Her work has been shown at venues and festivals such as Sophiensaele / Berlin Art Week (DE), Schwere Reiter / International Dance Festival Munich (DE), Tanzquartier Wien / Rakete Festival (AT), MDT / My Wild Flag (SE), Santarcangelo Festival (IT), Mind Eater (NO), Bit Teatergarasjen (NO), What You See Festival (NL), FLAM (NL), Gessnerallee / Backslash (CH), Ephemera Festival (PL), Scena Tańca Studio / Teatr Studio (PL), ms1 / Muzeum Sztuki (PL).

As a performer, most recently Ewa has worked with Alex Baczyński-Jenkins, Michele Rizzo, Ofelia Jarl Ortega and Enad Marouf.

Leah Marojević’s practice spans performance, choreography, teaching, dramaturgy, mentorship and support for other artists. Choreographic commissions include Pre-Professional Year, Sydney Dance Company (2019), London Contemporary Dance School Graduating Season (2020), Mass Hysteria Collective (2020) and Matilde Cerruti Quara, Jupiter Woods (2020).

Leah collaborates regularly and has worked and performed for visual artists, companies and choreographers; Colette Sadler, Ola Maciejewska, Theo Clinkard, Jefta Van Dinther, Megan Rooney, Ewa Dziarnowska, Paulina Olowska, Emmilou Rößling, Sarah Browne, Sam Williams, Holly Blakey, Candoco Dance Company, Joe Moran among others. In 2019 Leah created The Elsewhen Series in collaboration with choreographer Theo Clinkard as well as collaborating on the creations of commissioned works for Tanztheater Wuppertal Pina Bausch (2015), Danza Contemporanea de Cuba (2016) & Candoco Dance Company (2019) among others.

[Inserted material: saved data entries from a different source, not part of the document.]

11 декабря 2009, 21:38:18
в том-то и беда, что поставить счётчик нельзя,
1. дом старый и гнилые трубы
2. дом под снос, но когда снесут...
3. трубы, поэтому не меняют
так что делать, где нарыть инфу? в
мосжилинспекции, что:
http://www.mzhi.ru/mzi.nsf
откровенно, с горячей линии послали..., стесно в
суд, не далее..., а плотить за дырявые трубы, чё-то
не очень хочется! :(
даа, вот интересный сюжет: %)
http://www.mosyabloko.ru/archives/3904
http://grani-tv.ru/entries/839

Krzysztof Bagiński is an artist and organizer from Poland. He is a co-curator of W Brzask (At Dawn), a series of experimental music shows in Warsaw. As a sound artist, he works closely with choreography and performance.

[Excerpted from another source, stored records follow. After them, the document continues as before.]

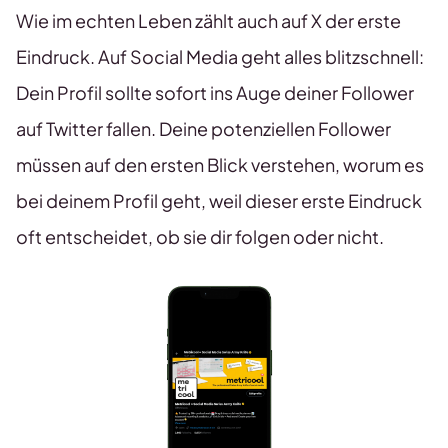
Wie im echten Leben zählt auch auf X der erste
Eindruck. Auf Social Media geht alles blitzschnell:
Dein Profil sollte sofort ins Auge deiner Follower
auf Twitter fallen. Deine potenziellen Follower
müssen auf den ersten Blick verstehen, worum es
bei deinem Profil geht, weil dieser erste Eindruck
oft entscheidet, ob sie dir folgen oder nicht.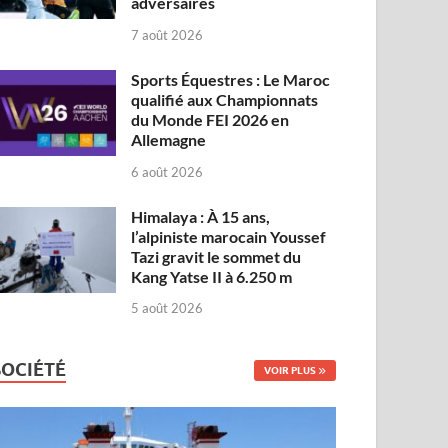
adversaires
7 août 2026
Sports Équestres : Le Maroc
qualifié aux Championnats
du Monde FEI 2026 en
Allemagne
6 août 2026
Himalaya : À 15 ans,
l’alpiniste marocain Youssef
Tazi gravit le sommet du
Kang Yatse II à 6.250 m
5 août 2026
SOCIÉTÉ
VOIR PLUS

Jacqueline Sobiszewski is a visual artist from the Netherlands who works with light, video, film and photography. She studied at the Cinematography Department of the Polish National Film, Television and Theater School in Łódź.

She combines various techniques, always looking for a new visual language in various fields of art, cooperating with directors, musicians, choreographers and individually. Her work has been shown in NYC, Los Angeles, Sydney, London, Paris, Vienna, Madrid, Lisbon, São Paulo. She was awarded at the 15th International Small Scene Theater Festival in Rijeka, Croatia for light direction in Medea by Grzegorz Jarzyna and received a distinction for lighting design at The Divine Comedy International Theater Festival “for creating a coherent landscape in which individuality manifests itself through a powerful emotional charge”.